▶ [Exercise objective]
The expected output is each line from the one containing "és három bélyegképet tartalmazó blokk" to the last line of the data below, set down exactly, minus the pictures.
Dataset excerpts section start
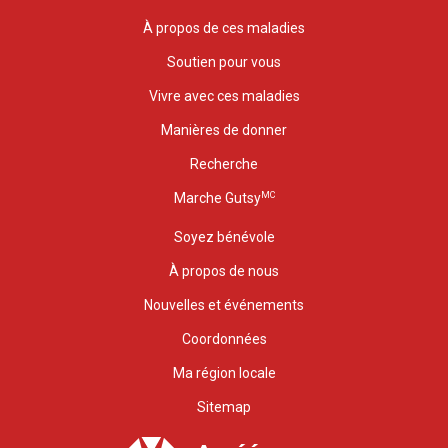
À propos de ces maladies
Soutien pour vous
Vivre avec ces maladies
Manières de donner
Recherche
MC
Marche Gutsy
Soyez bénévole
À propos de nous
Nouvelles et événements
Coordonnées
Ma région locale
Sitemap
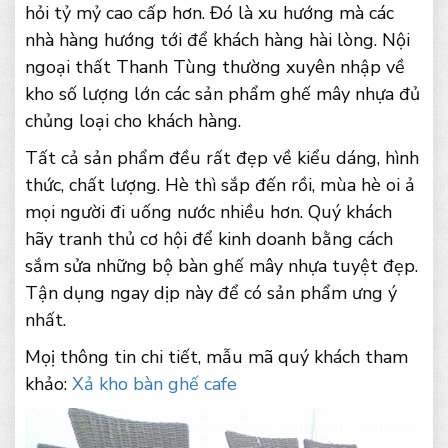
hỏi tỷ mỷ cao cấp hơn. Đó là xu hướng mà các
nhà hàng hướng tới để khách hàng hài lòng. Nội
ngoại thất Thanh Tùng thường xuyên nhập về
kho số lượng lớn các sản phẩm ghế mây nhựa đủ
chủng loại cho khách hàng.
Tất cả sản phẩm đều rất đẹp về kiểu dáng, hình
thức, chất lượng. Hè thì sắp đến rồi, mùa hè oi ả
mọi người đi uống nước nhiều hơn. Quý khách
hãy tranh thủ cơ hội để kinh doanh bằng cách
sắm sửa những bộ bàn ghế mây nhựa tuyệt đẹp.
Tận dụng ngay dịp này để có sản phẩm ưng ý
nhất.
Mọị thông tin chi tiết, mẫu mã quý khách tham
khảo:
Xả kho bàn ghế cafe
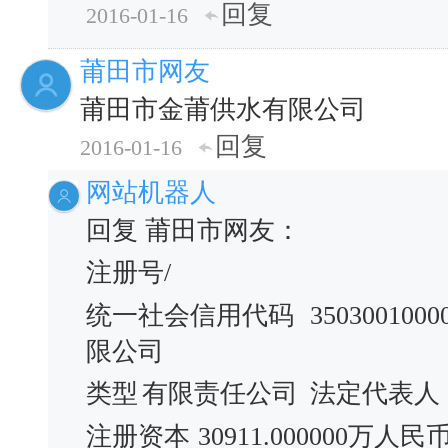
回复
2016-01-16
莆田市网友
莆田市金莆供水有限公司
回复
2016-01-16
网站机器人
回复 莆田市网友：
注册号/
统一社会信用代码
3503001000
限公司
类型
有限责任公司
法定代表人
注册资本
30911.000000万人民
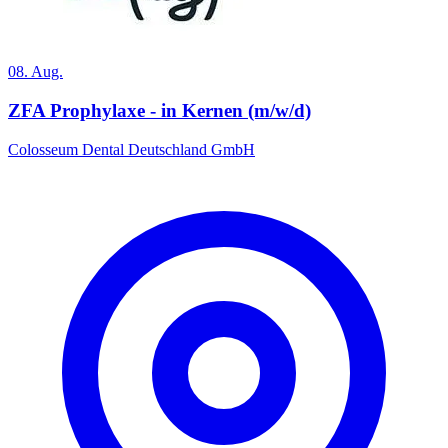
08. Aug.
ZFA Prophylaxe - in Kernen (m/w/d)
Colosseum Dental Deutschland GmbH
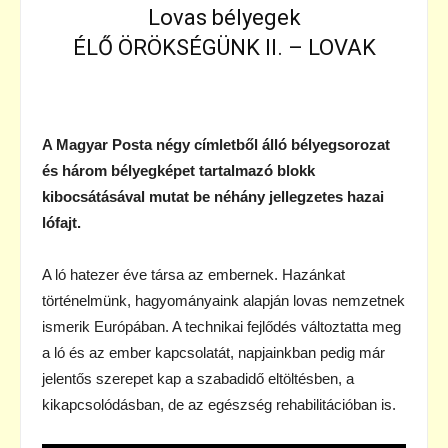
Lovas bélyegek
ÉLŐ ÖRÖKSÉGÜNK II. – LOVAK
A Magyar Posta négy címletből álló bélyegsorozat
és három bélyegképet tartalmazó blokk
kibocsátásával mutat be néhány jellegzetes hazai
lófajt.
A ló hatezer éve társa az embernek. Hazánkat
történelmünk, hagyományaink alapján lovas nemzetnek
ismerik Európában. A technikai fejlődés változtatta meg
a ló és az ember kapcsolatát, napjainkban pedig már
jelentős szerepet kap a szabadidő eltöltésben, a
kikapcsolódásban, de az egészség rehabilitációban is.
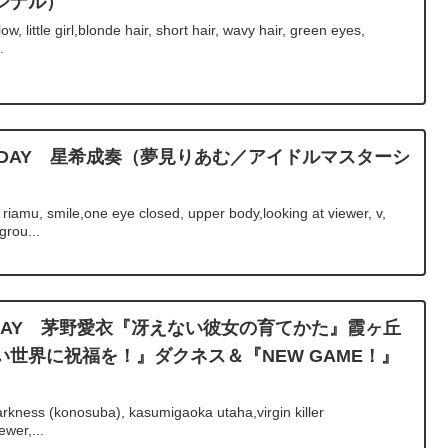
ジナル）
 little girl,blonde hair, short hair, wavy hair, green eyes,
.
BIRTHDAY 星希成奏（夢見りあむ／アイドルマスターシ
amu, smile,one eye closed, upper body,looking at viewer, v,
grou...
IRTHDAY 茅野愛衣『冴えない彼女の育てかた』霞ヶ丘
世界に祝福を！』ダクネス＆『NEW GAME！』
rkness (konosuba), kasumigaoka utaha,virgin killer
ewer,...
Dataset excerpts section end
▶ [Answer below]
és három bélyegképet tartalmazó blokk
kibocsátásával mutat be néhány jellegzetes hazai
lófajt.
A ló hatezer éve társa az embernek. Hazánkat
történelmünk, hagyományaink alapján lovas nemzetnek
ismerik Európában. A technikai fejlődés változtatta meg
a ló és az ember kapcsolatát, napjainkban pedig már
jelentős szerepet kap a szabadidő eltöltésben, a
kikapcsolódásban, de az egészség rehabilitációban is.
ジナル）
 little girl,blonde hair, short hair, wavy hair, green eyes,
.
BIRTHDAY 星希成奏（夢見りあむ／アイドルマスターシ
amu, smile,one eye closed, upper body,looking at viewer, v,
grou...
IRTHDAY 茅野愛衣『冴えない彼女の育てかた』霞ヶ丘
世界に祝福を！』ダクネス＆『NEW GAME！』
rkness (konosuba), kasumigaoka utaha,virgin killer
ewer,...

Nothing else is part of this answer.